I’m a FroCo. Even more than that, I’m a head FroCo. I’m supposed to lead a team of eight freshmen counselors who are supposed to collectively oversee the wellbeing of 122 freshmen. I’m supposed to be a “live-in” model student. I’m supposed to get decent grades and show leadership in extracurriculars. I’m supposed to give advice and help those in need and handle myself well under stress. In many ways, I am first response damage control and the ground-level mouthpiece of the administration.

Not today.

The past couple of weeks have been rough for Yale, to say the least. Recent headlines include an allegedly violent case of sexual assault, perceived improper conduct on the part of the Yale Police Department and the death of a student. Even more has happened beneath the headlines that my FroCo contract forbids me to speak of — things that I could not comprehend the first time I heard them, and things I still have a hard time believing are true.

I want to think that these weeks have been an anomaly for Yale. That our school is usually a pretty happy place, and that it’s rare for the students around me to grieve for their friends. But looking back on my three-and-a-half years at Yale, I’m not completely convinced. Off the top of my head, I can recall a freshman year acquaintance taking his life, calming down a friend who’d been harassed by a police officer, chalking over swastikas on the sidewalks of Old Campus, long walks to visit friends in the inpatient psych ward, consoling a suitemate after a sexual assault and reading YDN op-eds about eating disorders, depression, anxiety, alcoholism, sexism and racism.

Thinking more, I recall my own experiences enduring panic attacks, crying myself to sleep and skipping out on meals. Creating a “mean at midnight” forum with friends to vent about all the ways in which Yale and the people around us had failed us. A senior telling me during my Bulldog Days visit that the worst thing about Yale was feeling like he needed to pretend to be happy all the time.

The more I try to recall, the more and more I realize how common it is for Yalies to struggle and how quick we are to cover it up. How easy it is to write headlines off as a rarity, to claim that most issues only affect a small subset of students, to defend Yale as thoroughly and passionately as possible just so we can leave this place with the same Ivory Tower idealization that we came in with.

Dated Sept. 7, 2013, a question sits in my journal staring back at me. In small innocuous print, between lengthier and more eye-catching paragraphs, I ask: “Do I lie to myself to be happy?”

Looking back, I know that my answer at the time would have been yes. Knowing what I know now, my next question is: “Why?”

Yale College is just that: a college. It’s where we live — leaky faucets and faulty wiring. It’s where we attend classes — expensive textbooks and difficult midterms. It’s where eat — under-spiced food and drafty dining halls. It’s where we socialize — bad parties and forced smiles. It’s where we date — bitter heartbreaks and unfulfilling hookups.

It’s where thousands of 17 to 22-year-old human beings will try to figure out who they are and hundreds of (equally human) adults will try to help them get there — mistakes expected and failure imminent.

So again, why?
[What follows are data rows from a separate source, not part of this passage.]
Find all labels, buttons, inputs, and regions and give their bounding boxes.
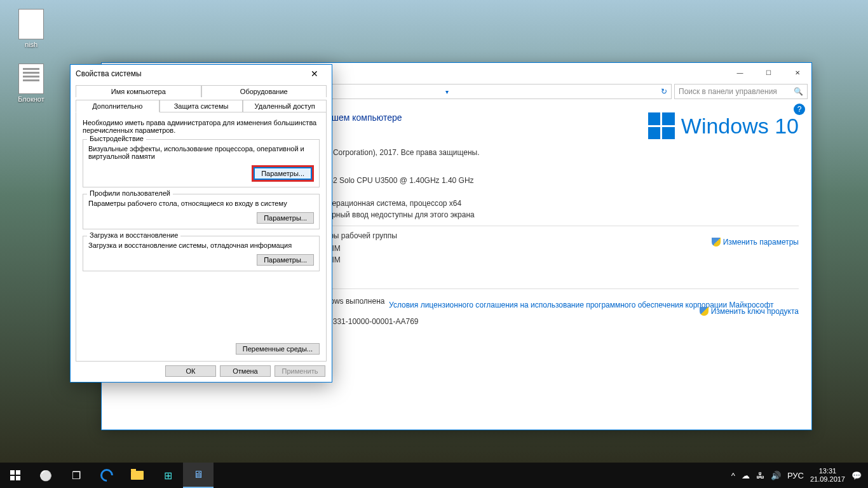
dropdown-icon[interactable]: ▾	[445, 88, 449, 95]
windows10-text: Windows 10	[681, 114, 799, 139]
tab-content-advanced: Необходимо иметь права администратора дл…	[76, 112, 327, 362]
start-button[interactable]	[0, 463, 31, 488]
maximize-button[interactable]: ☐	[754, 64, 783, 81]
admin-note: Необходимо иметь права администратора дл…	[83, 119, 320, 134]
time-text: 13:31	[810, 467, 845, 475]
system-properties-dialog: Свойства системы ✕ Имя компьютера Оборуд…	[70, 64, 332, 383]
search-button[interactable]: ⚪	[31, 463, 61, 488]
performance-settings-button[interactable]: Параметры...	[254, 167, 312, 180]
startup-desc: Загрузка и восстановление системы, отлад…	[88, 241, 314, 249]
search-placeholder: Поиск в панели управления	[679, 87, 777, 96]
dialog-title: Свойства системы	[76, 69, 142, 78]
edge-button[interactable]	[92, 463, 122, 488]
date-text: 21.09.2017	[810, 475, 845, 484]
taskview-icon: ❐	[72, 470, 81, 482]
notepad-icon	[18, 64, 44, 94]
tab-remote[interactable]: Удаленный доступ	[243, 100, 327, 112]
desktop-icon-folder[interactable]: nish	[9, 9, 53, 48]
refresh-icon[interactable]: ↻	[661, 87, 667, 96]
language-indicator[interactable]: РУС	[787, 471, 804, 480]
taskview-button[interactable]: ❐	[61, 463, 92, 488]
ok-button[interactable]: ОК	[165, 365, 216, 377]
network-icon[interactable]: 🖧	[756, 471, 764, 480]
close-button[interactable]: ✕	[783, 64, 811, 81]
environment-variables-button[interactable]: Переменные среды...	[236, 343, 320, 355]
control-panel-taskbar-button[interactable]: 🖥	[183, 463, 214, 488]
tab-hardware[interactable]: Оборудование	[201, 85, 327, 97]
explorer-button[interactable]	[122, 463, 153, 488]
tray-chevron-icon[interactable]: ^	[731, 471, 735, 480]
search-icon: ⚪	[39, 470, 52, 482]
performance-legend: Быстродействие	[87, 135, 146, 142]
change-product-key-link[interactable]: Изменить ключ продукта	[700, 307, 799, 316]
tab-computer-name[interactable]: Имя компьютера	[76, 85, 201, 97]
change-settings-link[interactable]: Изменить параметры	[712, 238, 799, 247]
profiles-desc: Параметры рабочего стола, относящиеся ко…	[88, 200, 314, 207]
store-icon: ⊞	[164, 470, 172, 482]
windows-logo-icon	[648, 112, 675, 139]
shield-icon	[712, 238, 721, 247]
dialog-titlebar[interactable]: Свойства системы ✕	[71, 65, 332, 83]
startup-legend: Загрузка и восстановление	[87, 231, 180, 239]
performance-group: Быстродействие Визуальные эффекты, испол…	[83, 139, 320, 187]
edge-icon	[98, 466, 116, 484]
close-button[interactable]: ✕	[302, 69, 327, 79]
clock[interactable]: 13:31 21.09.2017	[810, 467, 845, 484]
desktop-icon-notepad[interactable]: Блокнот	[9, 64, 53, 103]
tab-system-protection[interactable]: Защита системы	[159, 100, 243, 112]
action-center-icon[interactable]: 💬	[851, 471, 862, 480]
profiles-group: Профили пользователей Параметры рабочего…	[83, 194, 320, 229]
volume-icon[interactable]: 🔊	[771, 471, 781, 480]
system-tray: ^ ☁ 🖧 🔊 РУС 13:31 21.09.2017 💬	[725, 467, 868, 484]
performance-desc: Визуальные эффекты, использование процес…	[88, 145, 314, 160]
store-button[interactable]: ⊞	[153, 463, 183, 488]
copyright-text: ософт (Microsoft Corporation), 2017. Все…	[273, 148, 799, 157]
search-icon[interactable]: 🔍	[794, 87, 803, 96]
monitor-icon: 🖥	[193, 469, 203, 480]
windows10-brand: Windows 10	[648, 112, 799, 139]
folder-icon	[131, 471, 144, 480]
minimize-button[interactable]: —	[726, 64, 754, 81]
profiles-legend: Профили пользователей	[87, 189, 173, 197]
shield-icon	[700, 307, 709, 316]
startup-settings-button[interactable]: Параметры...	[257, 254, 314, 266]
dialog-button-row: ОК Отмена Применить	[71, 362, 332, 381]
desktop-icon-label: nish	[9, 41, 53, 48]
apply-button[interactable]: Применить	[275, 365, 325, 377]
taskbar: ⚪ ❐ ⊞ 🖥 ^ ☁ 🖧 🔊 РУС 13:31 21.09.2017 💬	[0, 463, 868, 488]
profiles-settings-button[interactable]: Параметры...	[257, 212, 314, 224]
onedrive-icon[interactable]: ☁	[742, 471, 750, 480]
desktop-icon-label: Блокнот	[9, 95, 53, 103]
startup-group: Загрузка и восстановление Загрузка и вос…	[83, 236, 320, 271]
windows-start-icon	[10, 470, 20, 480]
search-input[interactable]: Поиск в панели управления 🔍	[674, 84, 808, 99]
cancel-button[interactable]: Отмена	[220, 365, 271, 377]
folder-icon	[18, 9, 44, 39]
tab-advanced[interactable]: Дополнительно	[76, 100, 159, 112]
performance-settings-highlight: Параметры...	[252, 165, 314, 182]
Why can’t we accept that we will fail and that Yale will fail along with us? Why can’t we acknowledge that these failures will occur more regularly and run more deeply than we’d hope? Why do we think that the correct response to failure is to cover it up?

Why does no one realize that the more people with whom we share our failures, the more people there will be to join in and help us succeed? Why can’t we just let Yale fail?